But is it really in Rome? Limitations of the ROME model editing technique
I just published a new post on LessWrong. It's about the causal tracing and model editing paper (ROME).
Here's the intro:
The majority of this work was carried out this summer. Many people in the community were surprised when I mentioned some of the limitations of ROME (Rank-One Model Editing), so I figured it was worth it to write a post about it as well as other insights I gained from looking into the paper. Most tests were done with GPT-2, some were done with GPT-J.
The ROME paper has been one of the most influential papers in the prosaic alignment community. It has several important insights. The main findings are:
- Factual associations such as “The Eiffel Tower is in Paris” seem to be stored in the MLPs of the early-middle layers of a GPT model. As the Tower token passes through the network, the MLPs of the early-middle layers will write information (e.g. the Eiffel Tower’s location) into the residual so that the model can later read that information to generate a token about that fact (e.g. Paris).
- Editing/updating the MLP of a single layer for a given (subject, relationship, object) association allows the model to generate text with the updated fact when using new prompts/sentences that include the subject tokens. For example, editing “The Eiffel Tower is in
ParisRome” results in a model that outputs “The Eiffel Tower is right across from St Peter’s Basilica in Rome, Italy. “
In this post, I show that the ROME edit has many limitations:
- The ROME edit doesn’t generalize in the way you might expect. It’s true that if the subject tokens you use for the edit are found in the prompt, it will try to generalize from the updated fact. However, it doesn’t “generalize” in the following ways:
- It is not direction-agnostic/bidirectional. For example, the ROME edit is only in the "Eiffel Tower is located in ____" direction, not in the "Rome has a tower called the ____" direction.
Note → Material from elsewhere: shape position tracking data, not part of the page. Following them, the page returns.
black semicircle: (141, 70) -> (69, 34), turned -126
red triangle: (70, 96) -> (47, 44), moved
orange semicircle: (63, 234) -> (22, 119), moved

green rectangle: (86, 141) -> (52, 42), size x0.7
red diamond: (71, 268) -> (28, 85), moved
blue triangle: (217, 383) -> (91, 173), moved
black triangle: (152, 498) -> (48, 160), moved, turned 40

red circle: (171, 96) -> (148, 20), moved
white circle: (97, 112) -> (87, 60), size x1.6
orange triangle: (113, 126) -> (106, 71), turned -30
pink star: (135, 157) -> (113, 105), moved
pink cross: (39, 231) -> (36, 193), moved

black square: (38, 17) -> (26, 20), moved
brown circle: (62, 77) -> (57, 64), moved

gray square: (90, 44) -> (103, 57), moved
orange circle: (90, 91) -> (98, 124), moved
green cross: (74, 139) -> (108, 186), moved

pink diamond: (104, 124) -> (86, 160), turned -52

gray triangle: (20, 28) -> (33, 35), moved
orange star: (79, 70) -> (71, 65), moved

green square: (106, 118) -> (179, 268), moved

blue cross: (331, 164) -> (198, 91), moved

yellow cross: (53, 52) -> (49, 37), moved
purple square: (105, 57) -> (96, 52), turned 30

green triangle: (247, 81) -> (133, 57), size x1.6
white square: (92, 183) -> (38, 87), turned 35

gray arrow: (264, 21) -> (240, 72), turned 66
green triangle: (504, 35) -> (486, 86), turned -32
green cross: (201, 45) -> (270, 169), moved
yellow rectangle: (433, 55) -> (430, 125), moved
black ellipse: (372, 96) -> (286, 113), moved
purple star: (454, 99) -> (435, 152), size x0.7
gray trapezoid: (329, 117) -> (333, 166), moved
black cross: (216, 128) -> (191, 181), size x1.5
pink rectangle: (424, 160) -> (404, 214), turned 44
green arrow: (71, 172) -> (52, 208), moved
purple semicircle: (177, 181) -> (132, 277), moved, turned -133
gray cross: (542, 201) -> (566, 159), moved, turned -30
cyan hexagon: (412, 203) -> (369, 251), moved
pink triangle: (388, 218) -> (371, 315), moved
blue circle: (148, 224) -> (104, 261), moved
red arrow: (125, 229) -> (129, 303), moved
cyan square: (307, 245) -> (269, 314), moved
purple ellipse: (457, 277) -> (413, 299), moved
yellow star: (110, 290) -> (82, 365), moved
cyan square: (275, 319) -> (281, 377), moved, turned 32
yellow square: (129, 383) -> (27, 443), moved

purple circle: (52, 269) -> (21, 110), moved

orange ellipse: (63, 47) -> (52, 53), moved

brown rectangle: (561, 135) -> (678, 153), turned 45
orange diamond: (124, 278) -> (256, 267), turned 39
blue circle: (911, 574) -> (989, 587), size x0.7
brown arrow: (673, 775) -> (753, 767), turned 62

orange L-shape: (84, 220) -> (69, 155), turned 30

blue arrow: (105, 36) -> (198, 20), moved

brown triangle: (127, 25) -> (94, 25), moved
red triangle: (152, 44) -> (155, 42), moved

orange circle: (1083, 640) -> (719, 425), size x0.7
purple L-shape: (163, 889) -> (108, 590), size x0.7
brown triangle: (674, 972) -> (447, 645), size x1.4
- It’s mostly (?) the token association being edited, not the concept. “Cheese” and “Fromage” are separate things, you’d need to edit both.
- I hoped that if you edit X (e.g. The Rock) and then tried to describe X without using the token, the model would realize it’s talking about X and generate according to the edit. Based on the examples I tested, this does not seem to be the case. You mostly need the subject tokens that were used for the edit in the prompt.
- It seems to over/under-optimize depending on the new fact. It will want to talk about Rome (post-edit) when the Eiffel Tower is mentioned more than it will want to talk about Paris before the edit.
One point I want to illustrate with this post is that the intervention is a bit more finicky than one might initially think, and someone could infer too much from the results in the paper. With a lot of these interpretability techniques, we end up finding correlation rather than causation. However, my hope is that such interventions, while not perfect at validating hypotheses, will hopefully give us extra confidence in our interpretability results (in this case, the causal tracing method).